The above code works by looking at a small "window" of the number in each line. One after another, the digit pairs are shifted into that "window" and xored to form the final result. It basically looks like this:

AABBCCDDEEFF   <- the number
00AABBCCDDEE   <- the number, shifted by 8 bits to the right
        00AA   <- the number, shifted by 40 bits to the right

          **
          AABBCCDDEEFF    40 bits
        AABBCCDDEEFF      32 bits
      AABBCCDDEEFF        24 bits
    AABBCCDDEEFF          16 bits
  AABBCCDDEEFF             8 bits
AABBCCDDEEFF               0 bits
          **

The small part between the asterisks is the interesting part of the "window", which will form the final result. Outside this window, the bits also take part in the computation, but they will be ignored. The nice thing about xor is that the outside bits cannot influence the inside bits. This is different from the usual integer addition or subtraction.

After xoring all the shifted numbers, the interesting part of the window is extracted using & 0xFF. In the first attempt I used an unsigned char xored, but then I realized that it might be larger than 8 bits. It seemed clever at first but really wasn't. I could have used uint8_t, which would have worked as well. Which one is better depends on the generated machine code. When you have learned assembler, you can look at the generated code and compare them.

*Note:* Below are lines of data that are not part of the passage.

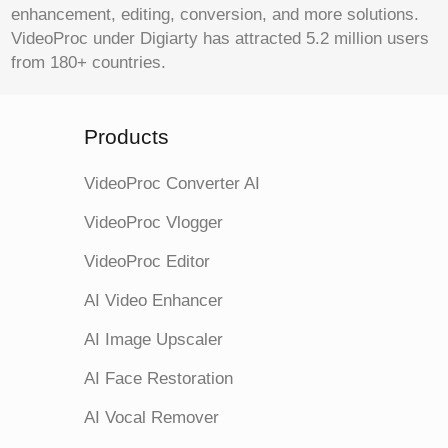
enhancement, editing, conversion, and more solutions.
VideoProc under Digiarty has attracted 5.2 million users
from 180+ countries.
Products
VideoProc Converter AI
VideoProc Vlogger
VideoProc Editor
AI Video Enhancer
AI Image Upscaler
AI Face Restoration
AI Vocal Remover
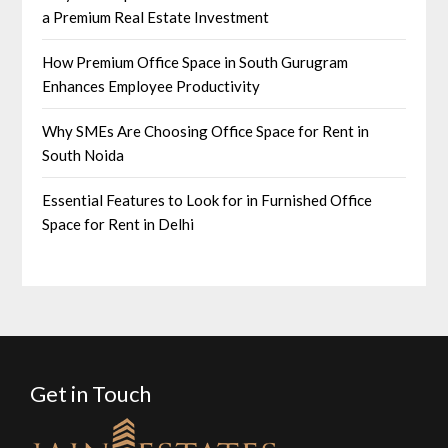
a Premium Real Estate Investment
How Premium Office Space in South Gurugram
Enhances Employee Productivity
Why SMEs Are Choosing Office Space for Rent in
South Noida
Essential Features to Look for in Furnished Office
Space for Rent in Delhi
Get in Touch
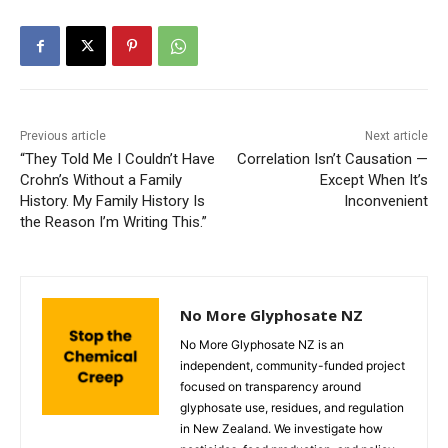
Previous article
Next article
“They Told Me I Couldn’t Have
Correlation Isn’t Causation —
Crohn’s Without a Family
Except When It’s
History. My Family History Is
Inconvenient
the Reason I’m Writing This.”
No More Glyphosate NZ
No More Glyphosate NZ is an
independent, community-funded project
focused on transparency around
glyphosate use, residues, and regulation
in New Zealand. We investigate how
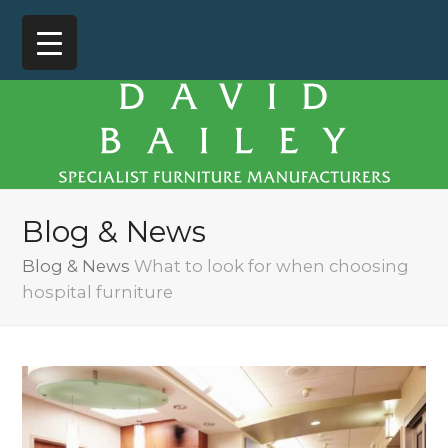
Blog & News
Blog & News
What to look for when choosing
hospital furniture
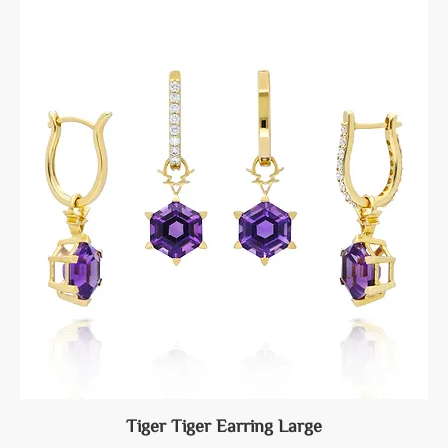
Tiger Tiger Earring Large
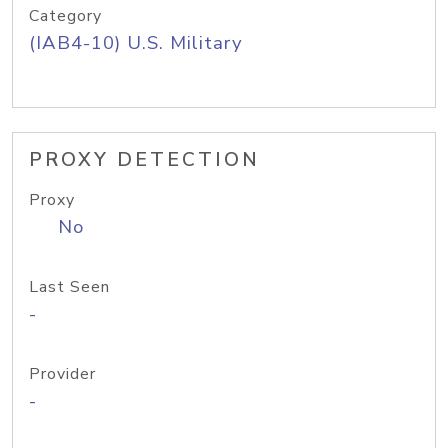
Category
(IAB4-10) U.S. Military
PROXY DETECTION
Proxy
No
Last Seen
-
Provider
-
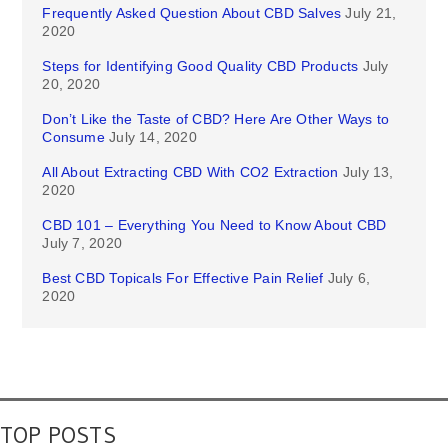
Frequently Asked Question About CBD Salves
July 21,
2020
Steps for Identifying Good Quality CBD Products
July
20, 2020
Don’t Like the Taste of CBD? Here Are Other Ways to
Consume
July 14, 2020
All About Extracting CBD With CO2 Extraction
July 13,
2020
CBD 101 – Everything You Need to Know About CBD
July 7, 2020
Best CBD Topicals For Effective Pain Relief
July 6,
2020
TOP POSTS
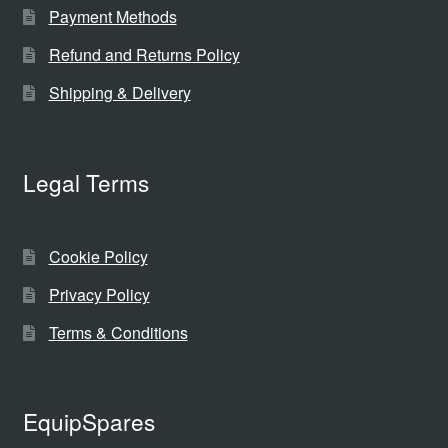
Payment Methods
Refund and Returns Policy
Shipping & Delivery
Legal Terms
Cookie Policy
Privacy Policy
Terms & Conditions
EquipSpares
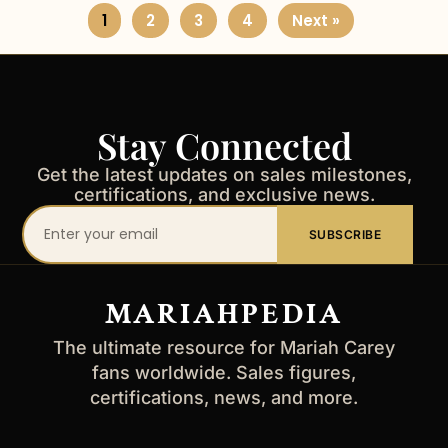
1
2
3
4
Next »
Stay Connected
Get the latest updates on sales milestones,
certifications, and exclusive news.
Your
SUBSCRIBE
email
address
MARIAHPEDIA
The ultimate resource for Mariah Carey
fans worldwide. Sales figures,
certifications, news, and more.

What's left now is some error checking. Your code silently assumes that it will only be passed valid data, that is a 12-digit hex number. It's not that difficult to add the missing error handling:

#include <ctype.h>
#include <stdbool.h>
#include <stdlib.h>
#include <string.h>

bool checksum(const char *card) {
    if (strlen(card) != 12) {
        return false;
    }

    // Make sure that the whole card number looks like a hex number.
    char *end;
    unsigned long long int num = strtoull(card, &end, 16);
    if (end != card + 12) {
        return false;
    }

    // Make sure the first character is not a space or hyphen or plus,
    // which would be accepted by strtoull.
    if (!isxdigit((unsigned char)card[0])) {
        return false;
    }

    // Make sure the second character is not an x, since 0x would be
    // interpreted as "hex" by strtoull.
    if (!isxdigit((unsigned char)card[1])) {
        return false;
    }

    unsigned long long int xored = 0;

    xored ^= num >> 40;
    xored ^= num >> 32;
    xored ^= num >> 24;
    xored ^= num >> 16;
    xored ^= num >> 8;
    xored ^= num;

    return (xored & 0xFF) == 0;
}

To be sure that the above code is correct, you must think of a whole bunch of test cases. One test case is definitely not enough since a simple return true would have made that test succeed.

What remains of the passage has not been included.